Collected data:
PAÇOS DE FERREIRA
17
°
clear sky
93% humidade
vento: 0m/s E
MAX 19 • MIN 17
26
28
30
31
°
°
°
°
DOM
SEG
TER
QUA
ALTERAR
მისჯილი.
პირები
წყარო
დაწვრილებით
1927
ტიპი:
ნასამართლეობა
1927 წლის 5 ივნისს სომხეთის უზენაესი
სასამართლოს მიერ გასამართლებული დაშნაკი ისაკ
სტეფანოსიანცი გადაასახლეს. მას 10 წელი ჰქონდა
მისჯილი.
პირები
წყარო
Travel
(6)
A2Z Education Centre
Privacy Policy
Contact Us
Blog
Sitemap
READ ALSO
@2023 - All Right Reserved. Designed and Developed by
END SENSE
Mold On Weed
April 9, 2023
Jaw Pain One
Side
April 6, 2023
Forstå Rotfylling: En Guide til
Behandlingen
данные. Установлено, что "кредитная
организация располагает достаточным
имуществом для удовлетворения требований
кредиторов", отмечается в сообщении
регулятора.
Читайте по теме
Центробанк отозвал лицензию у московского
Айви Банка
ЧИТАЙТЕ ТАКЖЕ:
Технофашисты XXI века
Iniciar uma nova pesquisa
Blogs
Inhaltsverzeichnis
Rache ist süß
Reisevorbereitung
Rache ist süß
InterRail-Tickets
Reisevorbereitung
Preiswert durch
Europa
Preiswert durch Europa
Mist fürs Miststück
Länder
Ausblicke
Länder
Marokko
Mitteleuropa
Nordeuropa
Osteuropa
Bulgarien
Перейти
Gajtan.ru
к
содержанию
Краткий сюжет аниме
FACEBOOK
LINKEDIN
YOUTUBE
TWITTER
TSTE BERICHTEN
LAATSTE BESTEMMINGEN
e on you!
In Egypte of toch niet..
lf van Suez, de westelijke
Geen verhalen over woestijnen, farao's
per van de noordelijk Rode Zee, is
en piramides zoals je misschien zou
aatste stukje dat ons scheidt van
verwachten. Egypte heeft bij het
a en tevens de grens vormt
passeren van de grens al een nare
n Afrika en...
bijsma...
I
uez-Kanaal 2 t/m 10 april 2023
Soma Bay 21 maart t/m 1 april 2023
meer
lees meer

## [About this task]
Reproduce the records above line by line, without any change, up to and including the line that holds "имуществом для удовлетворения требований".

## [Result for this task]
PAÇOS DE FERREIRA
17
°
clear sky
93% humidade
vento: 0m/s E
MAX 19 • MIN 17
26
28
30
31
°
°
°
°
DOM
SEG
TER
QUA
ALTERAR
მისჯილი.
პირები
წყარო
დაწვრილებით
1927
ტიპი:
ნასამართლეობა
1927 წლის 5 ივნისს სომხეთის უზენაესი
სასამართლოს მიერ გასამართლებული დაშნაკი ისაკ
სტეფანოსიანცი გადაასახლეს. მას 10 წელი ჰქონდა
მისჯილი.
პირები
წყარო
Travel
(6)
A2Z Education Centre
Privacy Policy
Contact Us
Blog
Sitemap
READ ALSO
@2023 - All Right Reserved. Designed and Developed by
END SENSE
Mold On Weed
April 9, 2023
Jaw Pain One
Side
April 6, 2023
Forstå Rotfylling: En Guide til
Behandlingen
данные. Установлено, что "кредитная
организация располагает достаточным
имуществом для удовлетворения требований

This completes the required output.